===== Supplied material
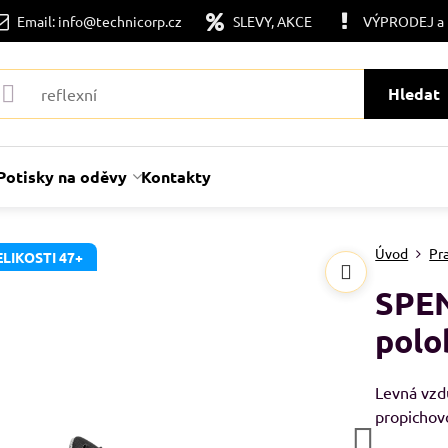
Email: info@technicorp.cz
SLEVY, AKCE
VÝPRODEJ a
Hledat
Potisky na oděvy
Kontakty
Úvod
Pr
LIKOSTI 47+
SPEN
polo
Levná vzd
propichov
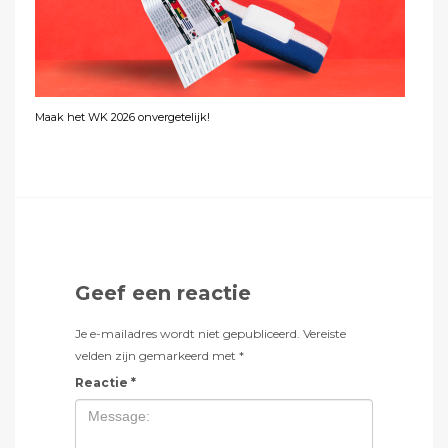
Maak het WK 2026 onvergetelijk!
Geef een reactie
Je e-mailadres wordt niet gepubliceerd.
Vereiste
velden zijn gemarkeerd met
*
Reactie
*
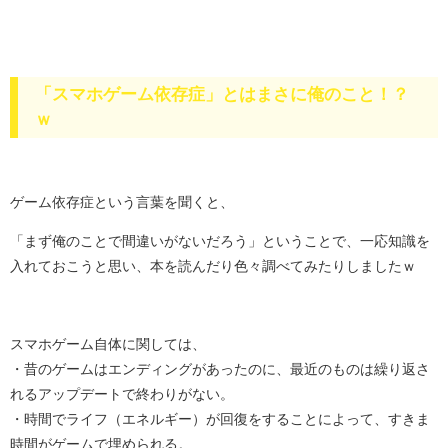
「スマホゲーム依存症」とはまさに俺のこと！？
ｗ
ゲーム依存症という言葉を聞くと、
「まず俺のことで間違いがないだろう」ということで、一応知識を
入れておこうと思い、本を読んだり色々調べてみたりしましたｗ
スマホゲーム自体に関しては、
・昔のゲームはエンディングがあったのに、最近のものは繰り返さ
れるアップデートで終わりがない。
・時間でライフ（エネルギー）が回復をすることによって、すきま
時間がゲームで埋められる。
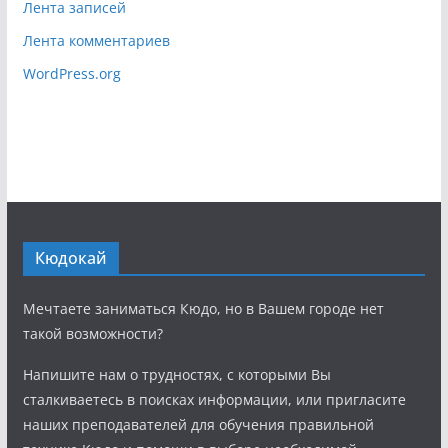
Лента записей
Лента комментариев
WordPress.org
Кюдокай
Мечтаете заниматься Кюдо, но в Вашем городе нет
такой возможности?
Напишите нам о трудностях, с которыми Вы
сталкиваетесь в поисках информации, или пригласите
наших преподавателей для обучения правильной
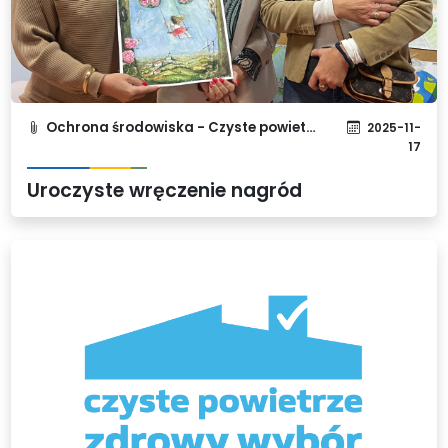
Ochrona środowiska - Czyste powietrze
2025-11-
17
Uroczyste wręczenie nagród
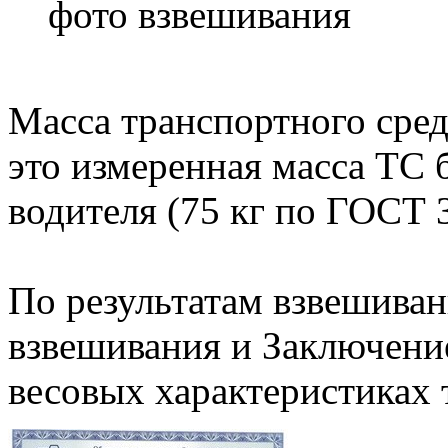
фото взвешивания
Масса транспортного сред
это измеренная масса ТС 
водителя (75 кг по ГОСТ
По результатам взвешива
взвешивания и Заключени
весовых характеристиках 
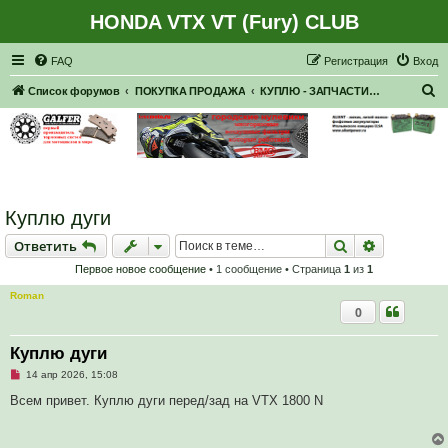
HONDA VTX VT (Fury) CLUB
Регистрация
FAQ
Р
е
г
и
с
т
р
а
ц
и
я
Вход
П
Список форумов
ПОКУПКА ПРОДАЖА
КУПЛЮ - ЗАПЧАСТИ, НАВЕСНОЕ
о
и
с
к
Куплю дуги
Ответить
Поиск
Расширен
О
т
в
е
т
и
т
ь
Первое новое сообщение
• 1 сообщение • Страница
1
из
1
Roman
0
Куплю дуги
Н
14 апр 2026, 15:08
е
п
Всем привет. Куплю дуги перед/зад на VTX 1800 N
р
о
ч
и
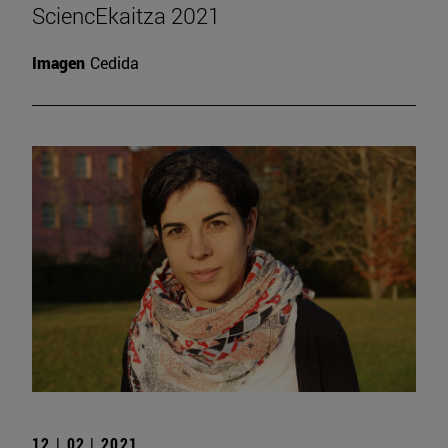
SciencEkaitza 2021
Imagen
Cedida
12 | 02 | 2021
==========
**Exercise directions**
Using the records above, work out the number of lines that contain "взвешивания" and write only that number.

**Expected answer**
2